Now the enemy du jour is the Colombian migrant, adding a full blown humanitarian crisis — garnished with xenophobia — to Venezuela’s rolling economic disaster.
By expelling Colombians, Maduro also is trampling tradition. “Venezuela has been one of the most welcoming countries to foreigners in history,” said Javier Corrales, a political scientist at Amherst College. “To see these border tensions explode now is hugely distressing.”

By now Venezuelans have grown accustomed to President Nicolas Maduro’s penchant for pinning his country’s economic crisis on a gamut of devils, from native capitalist speculators to yanqui meddlers.
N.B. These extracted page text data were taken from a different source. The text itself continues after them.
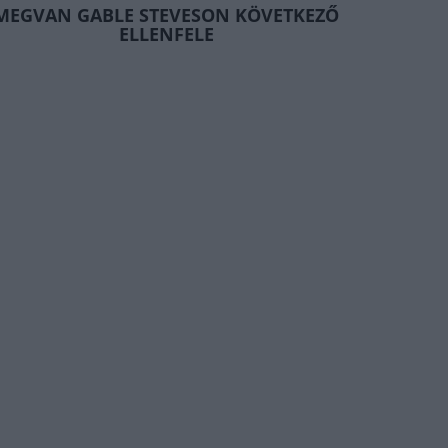
MEGVAN GABLE STEVESON KÖVETKEZŐ
ELLENFELE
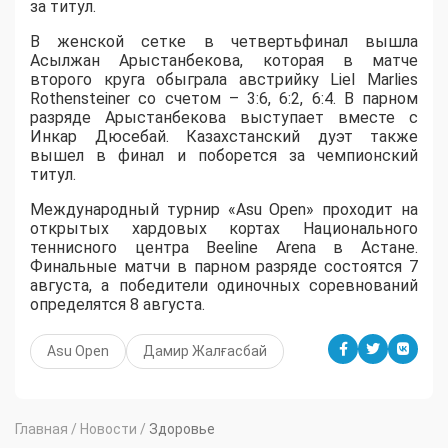
за титул.
В женской сетке в четвертьфинал вышла
Асылжан Арыстанбекова, которая в матче
второго круга обыграла австрийку Liel Marlies
Rothensteiner со счетом – 3:6, 6:2, 6:4. В парном
разряде Арыстанбекова выступает вместе с
Инкар Дюсебай. Казахстанский дуэт также
вышел в финал и поборется за чемпионский
титул.
Международный турнир «Asu Open» проходит на
открытых хардовых кортах Национального
теннисного центра Beeline Arena в Астане.
Финальные матчи в парном разряде состоятся 7
августа, а победители одиночных соревнований
определятся 8 августа.
Asu Open
Дамир Жалғасбай
Главная
/
Новости
/
Здоровье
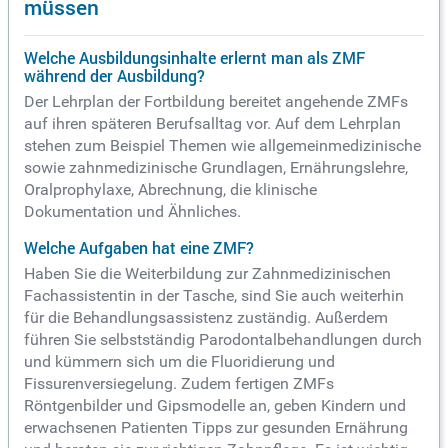
müssen
Welche Ausbildungsinhalte erlernt man als ZMF
während der Ausbildung?
Der Lehrplan der Fortbildung bereitet angehende ZMFs
auf ihren späteren Berufsalltag vor. Auf dem Lehrplan
stehen zum Beispiel Themen wie allgemeinmedizinische
sowie zahnmedizinische Grundlagen, Ernährungslehre,
Oralprophylaxe, Abrechnung, die klinische
Dokumentation und Ähnliches.
Welche Aufgaben hat eine ZMF?
Haben Sie die Weiterbildung zur Zahnmedizinischen
Fachassistentin in der Tasche, sind Sie auch weiterhin
für die Behandlungsassistenz zuständig. Außerdem
führen Sie selbstständig Parodontalbehandlungen durch
und kümmern sich um die Fluoridierung und
Fissurenversiegelung. Zudem fertigen ZMFs
Röntgenbilder und Gipsmodelle an, geben Kindern und
erwachsenen Patienten Tipps zur gesunden Ernährung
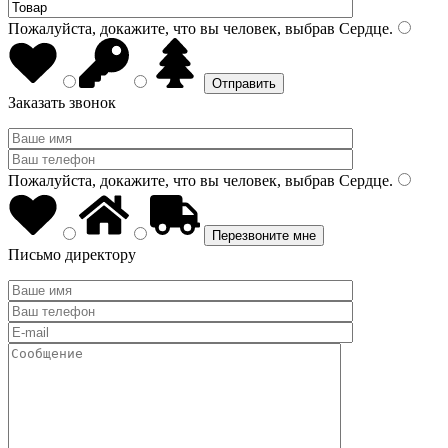
Пожалуйста, докажите, что вы человек, выбрав
Сердце
.
Заказать звонок
Пожалуйста, докажите, что вы человек, выбрав
Сердце
.
Письмо директору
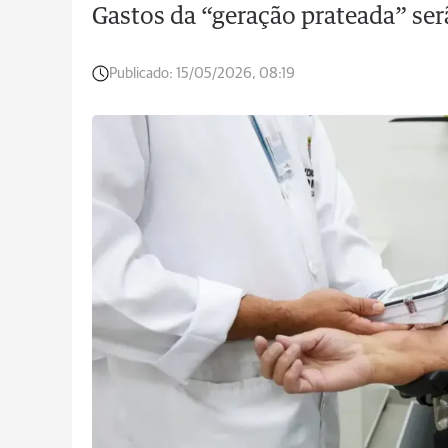
Gastos da “geração prateada” ser
Publicado:
15/05/2026, 08:19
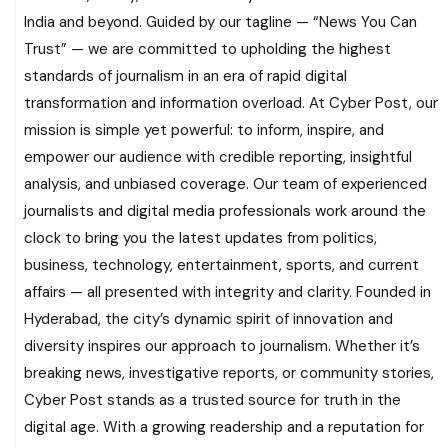
India and beyond. Guided by our tagline — “News You Can
Trust” — we are committed to upholding the highest
standards of journalism in an era of rapid digital
transformation and information overload. At Cyber Post, our
mission is simple yet powerful: to inform, inspire, and
empower our audience with credible reporting, insightful
analysis, and unbiased coverage. Our team of experienced
journalists and digital media professionals work around the
clock to bring you the latest updates from politics,
business, technology, entertainment, sports, and current
affairs — all presented with integrity and clarity. Founded in
Hyderabad, the city’s dynamic spirit of innovation and
diversity inspires our approach to journalism. Whether it’s
breaking news, investigative reports, or community stories,
Cyber Post stands as a trusted source for truth in the
digital age. With a growing readership and a reputation for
But by sending troops to round up and deport Colombian nationals, toppling homes and separating families in the process, he may have outdone himself.
The incident was triggered by an attack last week, when unidentified gunmen left three Venezuelan border guards and one civilian injured. Maduro was quick to blame Colombia’s paramilitary forces, purportedly linked to ultra-conservative former Colombian president Alvaro Uribe, so injecting a note of political intrigue into the frontier incident.
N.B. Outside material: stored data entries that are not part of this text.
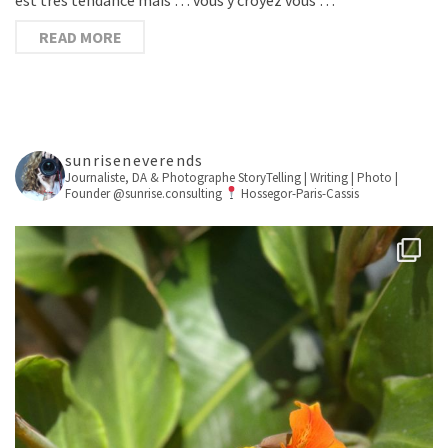
READ MORE
sunriseneverends
Journaliste, DA & Photographe
StoryTelling | Writing | Photo |
Founder @sunrise.consulting
Hossegor-Paris-Cassis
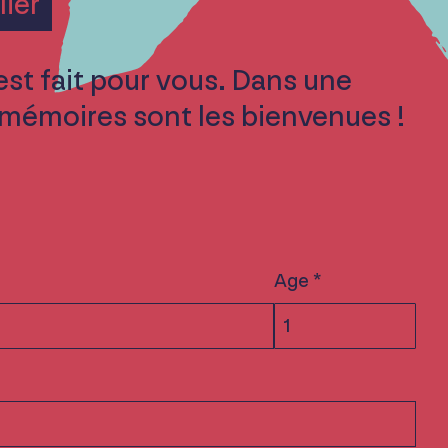
lier
est fait pour vous. Dans une
 mémoires sont les bienvenues !
Age *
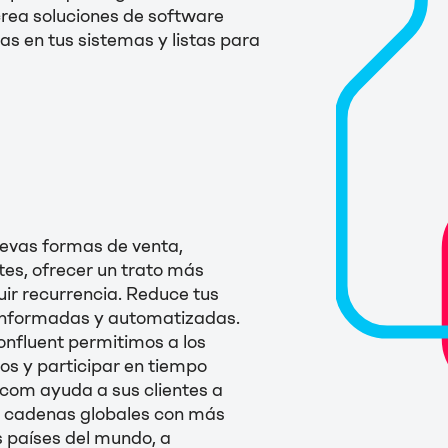
rea soluciones de software
s en tus sistemas y listas para
uevas formas de venta,
ntes, ofrecer un trato más
ir recurrencia. Reduce tus
 informadas y automatizadas.
onfluent permitimos a los
os y participar en tiempo
acom ayuda a sus clientes a
en cadenas globales con más
s países del mundo, a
Venezuela More than 1,000 Colombian immigrants have so far been deported from the state of Tachira, in western Venezuela. The deportees, plus another 4,000 or so Colombians who fled for fear of eviction, swept up everything they could carry and rushed to the border, some wading rushing rivers to safety.
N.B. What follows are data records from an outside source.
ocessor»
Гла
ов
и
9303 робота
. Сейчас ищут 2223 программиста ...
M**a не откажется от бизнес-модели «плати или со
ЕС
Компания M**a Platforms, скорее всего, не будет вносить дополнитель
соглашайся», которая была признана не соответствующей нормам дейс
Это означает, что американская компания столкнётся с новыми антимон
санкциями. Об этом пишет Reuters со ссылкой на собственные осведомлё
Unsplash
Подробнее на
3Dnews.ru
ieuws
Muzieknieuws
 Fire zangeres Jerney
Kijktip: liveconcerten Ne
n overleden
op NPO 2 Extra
As the roundup spread, Maduro’s Bolivarian guard emblazoned each migrant’s home with a blue R, for legal residents, or a red D for demolition, in the case of illegal immigrants, adding a chilling Gestapo flourish to this tropical version of cultural cleansing.
What’s clear is that this was one more in a series of violent incidents on this lawless frontier, where the rugged terrain and bent border officials have encouraged gangs of pirates and contrabandistas to compete for a share of the flourishing trade in stolen and smuggled wares.
Driving the violence are Venezuela’s disastrous price controls and the doctored exchange rate, which have left consumer goods from poultry to insulin in chronic short supply and created demand in a booming black market.